WORK TO COMPLETE:
Read the entries below and pull out each line with the string "show".

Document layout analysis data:
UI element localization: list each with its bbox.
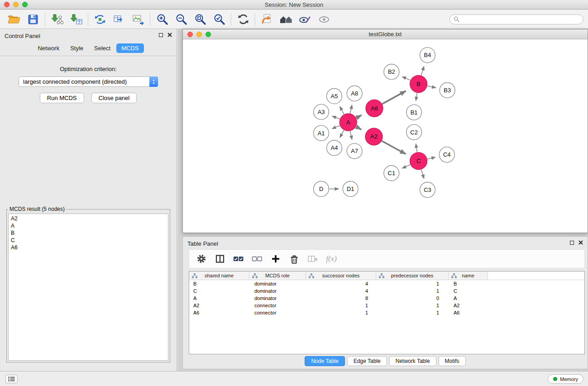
close-panel-button[interactable]: Close panel bbox=[91, 93, 137, 103]
graph-edge-C-C1[interactable] bbox=[402, 165, 410, 168]
tab-style[interactable]: Style bbox=[65, 43, 88, 53]
graph-node-B2[interactable]: B2 bbox=[384, 64, 399, 80]
graph-edge-B-B4[interactable] bbox=[421, 67, 424, 76]
graph-edge-A-A6[interactable] bbox=[356, 115, 362, 118]
graph-node-A4[interactable]: A4 bbox=[327, 140, 342, 156]
network-minimize-button[interactable] bbox=[196, 32, 202, 37]
tab-node-table[interactable]: Node Table bbox=[305, 356, 345, 366]
graph-edge-A-A8[interactable] bbox=[350, 105, 352, 114]
graph-edge-A-A4[interactable] bbox=[340, 130, 344, 138]
column-header-predecessor-nodes[interactable]: predecessor nodes bbox=[376, 272, 449, 280]
open-session-button[interactable] bbox=[5, 12, 24, 27]
graph-edge-A-A1[interactable] bbox=[332, 126, 340, 129]
delete-row-button[interactable] bbox=[287, 252, 302, 266]
show-columns-button[interactable] bbox=[212, 252, 228, 266]
tab-network-table[interactable]: Network Table bbox=[389, 356, 436, 366]
mcds-result-item[interactable]: A bbox=[11, 222, 166, 229]
graph-node-B1[interactable]: B1 bbox=[406, 105, 422, 120]
column-header-name[interactable]: name bbox=[449, 272, 488, 280]
network-window-titlebar[interactable]: testGlobe.txt bbox=[183, 29, 588, 39]
export-table-button[interactable] bbox=[110, 12, 129, 27]
graph-edge-A-A3[interactable] bbox=[332, 116, 340, 119]
graph-edge-A-A7[interactable] bbox=[350, 131, 352, 140]
criterion-dropdown[interactable]: largest connected component (directed) ▲… bbox=[19, 76, 158, 87]
run-mcds-button[interactable]: Run MCDS bbox=[40, 93, 84, 103]
delete-column-button[interactable] bbox=[305, 252, 320, 266]
zoom-window-button[interactable] bbox=[22, 2, 28, 7]
close-window-button[interactable] bbox=[4, 2, 10, 7]
graph-node-D1[interactable]: D1 bbox=[343, 181, 358, 197]
graph-node-B3[interactable]: B3 bbox=[440, 83, 455, 98]
network-graph[interactable]: B4B2BB3A8A5A6A3B1AC2A1A2A4A7C4CC1C3DD1 bbox=[183, 40, 588, 233]
deselect-all-button[interactable] bbox=[249, 252, 265, 266]
mcds-result-item[interactable]: A2 bbox=[11, 215, 166, 222]
graph-edge-A-A2[interactable] bbox=[356, 127, 362, 129]
table-row-C[interactable]: Cdominator41C bbox=[189, 287, 584, 295]
zoom-selected-button[interactable] bbox=[210, 12, 229, 27]
network-close-button[interactable] bbox=[187, 32, 193, 37]
graph-node-C2[interactable]: C2 bbox=[406, 124, 422, 140]
float-panel-icon[interactable] bbox=[570, 241, 574, 245]
search-input[interactable] bbox=[462, 16, 579, 23]
import-table-file-button[interactable] bbox=[67, 12, 86, 27]
mcds-result-list[interactable]: A2ABCA6 bbox=[8, 214, 168, 361]
tab-select[interactable]: Select bbox=[89, 43, 115, 53]
graph-edge-C-C2[interactable] bbox=[416, 144, 417, 152]
network-zoom-button[interactable] bbox=[206, 32, 211, 37]
minimize-window-button[interactable] bbox=[13, 2, 19, 7]
task-history-button[interactable] bbox=[5, 375, 18, 383]
graph-node-A2[interactable]: A2 bbox=[365, 128, 382, 145]
graph-node-C4[interactable]: C4 bbox=[439, 147, 454, 162]
zoom-in-button[interactable] bbox=[153, 12, 172, 27]
graph-node-A1[interactable]: A1 bbox=[314, 125, 329, 141]
table-row-A6[interactable]: A6connector11A6 bbox=[189, 309, 584, 316]
graph-node-D[interactable]: D bbox=[314, 181, 329, 197]
graph-edge-A2-C[interactable] bbox=[382, 141, 406, 154]
function-builder-button[interactable]: f(x) bbox=[324, 252, 339, 266]
save-session-button[interactable] bbox=[24, 12, 43, 27]
graph-edge-C-C4[interactable] bbox=[427, 157, 435, 159]
zoom-out-button[interactable] bbox=[172, 12, 191, 27]
add-row-button[interactable] bbox=[268, 252, 283, 266]
table-row-B[interactable]: Bdominator41B bbox=[189, 280, 584, 287]
graph-node-A7[interactable]: A7 bbox=[347, 143, 362, 159]
graph-node-A5[interactable]: A5 bbox=[327, 88, 342, 104]
tab-edge-table[interactable]: Edge Table bbox=[347, 356, 387, 366]
graph-edge-B-B1[interactable] bbox=[416, 93, 417, 100]
graph-edge-B-B3[interactable] bbox=[427, 86, 436, 88]
graph-node-A[interactable]: A bbox=[339, 114, 357, 131]
graph-node-C3[interactable]: C3 bbox=[420, 182, 435, 198]
select-all-button[interactable] bbox=[231, 252, 246, 266]
graph-node-A6[interactable]: A6 bbox=[366, 100, 383, 117]
graph-node-A3[interactable]: A3 bbox=[314, 104, 329, 119]
graph-node-C1[interactable]: C1 bbox=[384, 166, 399, 181]
close-panel-icon[interactable] bbox=[578, 240, 583, 245]
mcds-result-item[interactable]: A6 bbox=[11, 244, 166, 251]
graph-edge-C-C3[interactable] bbox=[421, 170, 424, 179]
column-header-mcds-role[interactable]: MCDS role bbox=[249, 272, 306, 280]
close-panel-icon[interactable] bbox=[167, 33, 172, 37]
graph-edge-B-B2[interactable] bbox=[402, 76, 410, 80]
table-settings-button[interactable] bbox=[194, 252, 209, 266]
graph-edge-A6-B[interactable] bbox=[382, 91, 406, 104]
column-header-shared-name[interactable]: shared name bbox=[189, 272, 249, 280]
export-image-button[interactable] bbox=[129, 12, 148, 27]
eye-button[interactable] bbox=[315, 12, 334, 27]
network-sync-button[interactable] bbox=[91, 12, 110, 27]
graph-node-A8[interactable]: A8 bbox=[347, 86, 362, 101]
graph-edge-A-A5[interactable] bbox=[340, 106, 344, 114]
home-button[interactable] bbox=[277, 12, 296, 27]
mcds-result-item[interactable]: C bbox=[11, 237, 166, 244]
zoom-fit-button[interactable] bbox=[191, 12, 210, 27]
tab-mcds[interactable]: MCDS bbox=[116, 43, 143, 53]
graph-node-B[interactable]: B bbox=[410, 76, 427, 93]
export-document-button[interactable] bbox=[258, 12, 277, 27]
graph-node-C[interactable]: C bbox=[410, 152, 427, 170]
mcds-result-item[interactable]: B bbox=[11, 229, 166, 237]
memory-button[interactable]: Memory bbox=[548, 374, 583, 384]
apply-layout-button[interactable] bbox=[234, 12, 253, 27]
table-row-A[interactable]: Adominator80A bbox=[189, 295, 584, 302]
show-graphics-details-button[interactable] bbox=[296, 12, 315, 27]
tab-network[interactable]: Network bbox=[33, 43, 64, 53]
tab-motifs[interactable]: Motifs bbox=[439, 356, 466, 366]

EXERCISE RESPONSE:
show-columns-button[interactable] bbox=[212, 252, 228, 266]
show-graphics-details-button[interactable] bbox=[296, 12, 315, 27]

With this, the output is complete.